Step 4: Export more environment variable

export GITLAB_URL="http://gdk.test:3000"
export SIGNING_KEY="make_up_a_random_key_consisting_of_letters_numbers_and_special_chars"

Step 5: Install helm chart

Install the Helm chart. Modify the ingress.className parameter if you're using a different Ingress class. The default value is nginx.

helm repo add gitlab-workspaces-proxy \
  https://gitlab.com/api/v4/projects/gitlab-org%2fremote-development%2fgitlab-workspaces-proxy/packages/helm/devel

helm repo update

helm upgrade --install gitlab-workspaces-proxy \
  gitlab-workspaces-proxy/gitlab-workspaces-proxy \
  --version 0.1.13 \
  --namespace=gitlab-workspaces \
  --create-namespace \
  --set="auth.client_id=${CLIENT_ID}" \
  --set="auth.client_secret=${CLIENT_SECRET}" \
  --set="auth.host=${GITLAB_URL}" \
  --set="auth.redirect_uri=${REDIRECT_URI}" \
  --set="auth.signing_key=${SIGNING_KEY}" \
  --set="ingress.host.workspaceDomain=${GITLAB_WORKSPACES_PROXY_DOMAIN}" \
  --set="ingress.host.wildcardDomain=${GITLAB_WORKSPACES_WILDCARD_DOMAIN}" \
  --set="ingress.tls.workspaceDomainCert=$(cat ${WORKSPACES_DOMAIN_CERT})" \
  --set="ingress.tls.workspaceDomainKey=$(cat ${WORKSPACES_DOMAIN_KEY})" \
  --set="ingress.tls.wildcardDomainCert=$(cat ${WILDCARD_DOMAIN_CERT})" \
  --set="ingress.tls.wildcardDomainKey=$(cat ${WILDCARD_DOMAIN_KEY})" \
  --set="ssh.host_key=$(cat ${SSH_HOST_KEY})" \
  --set="ingress.className=nginx"

Step 6: Verification of Kubernetes resources created

  1. Verify the created secret has correct configuration.

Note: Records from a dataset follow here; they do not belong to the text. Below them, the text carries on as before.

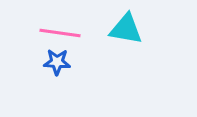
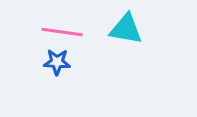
pink line: moved 2 px right, 1 px up
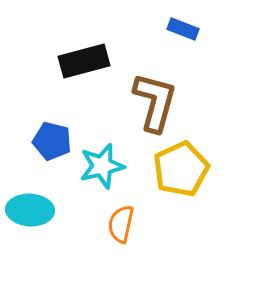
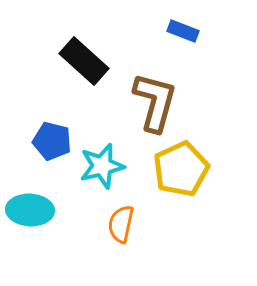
blue rectangle: moved 2 px down
black rectangle: rotated 57 degrees clockwise
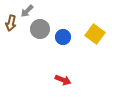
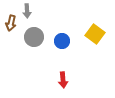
gray arrow: rotated 48 degrees counterclockwise
gray circle: moved 6 px left, 8 px down
blue circle: moved 1 px left, 4 px down
red arrow: rotated 63 degrees clockwise
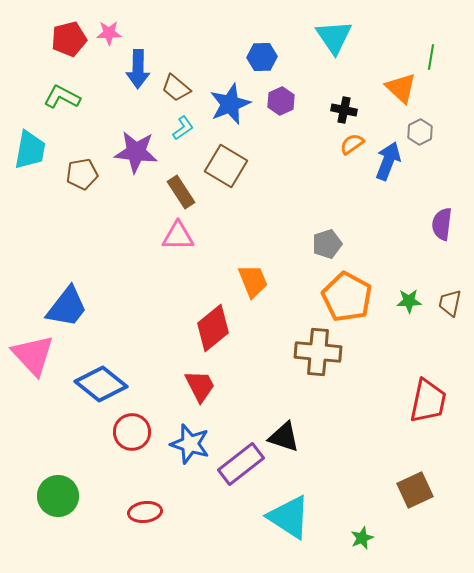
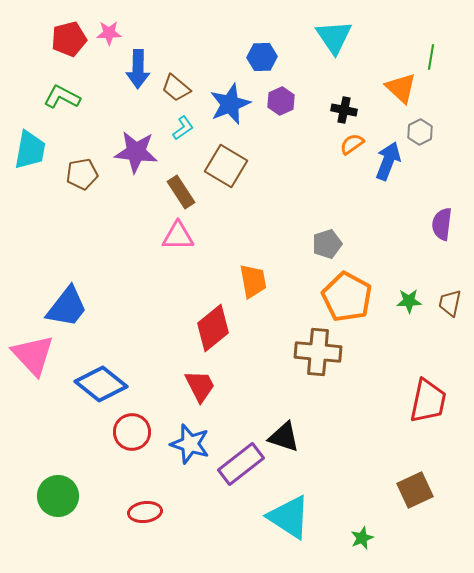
orange trapezoid at (253, 281): rotated 12 degrees clockwise
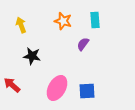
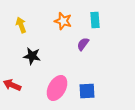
red arrow: rotated 18 degrees counterclockwise
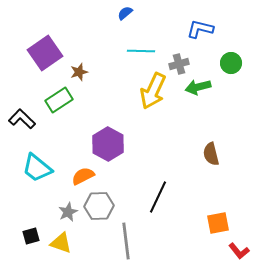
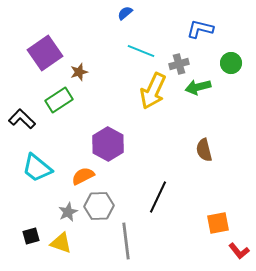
cyan line: rotated 20 degrees clockwise
brown semicircle: moved 7 px left, 4 px up
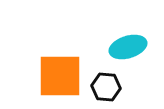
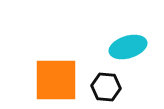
orange square: moved 4 px left, 4 px down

    kubectl -n gitlab-workspaces get secret gitlab-workspaces-proxy  -o=go-template='{{index .data "config.yaml"}}' | base64 -d
  2. Verify the created Ingress resource for the gitlab-workspace namespace:

    kubectl -n gitlab-workspaces get ingress
  3. Verify that the pods are in the Running state

    kubectl -n gitlab-workspaces get pods

If you deploy the GitLab Helm chart to any namespace other than the default gitlab-workspaces, update the namespace in the GitLab agent configuration:

remote_development:
  gitlab_workspaces_proxy:
    namespace: "<custom-gitlab-workspaces-proxy-namespace>"

Step 7: Verification

  1. To test if gitlab-workspaces-proxy is accessible, run an external curl command to inspect the gitlab-workspaces-proxy pod logs:

    curl -vL ${GITLAB_WORKSPACES_PROXY_DOMAIN}

    This command returns a 400 Bad Request error. Workspaces are authorized when you create them in GitLab.

  2. In another terminal, run the following command:

    kubectl -n gitlab-workspaces logs -f -l app.kubernetes.io/name=gitlab-workspaces-proxy

    The logs show a could not find upstream workspace upstream not found error.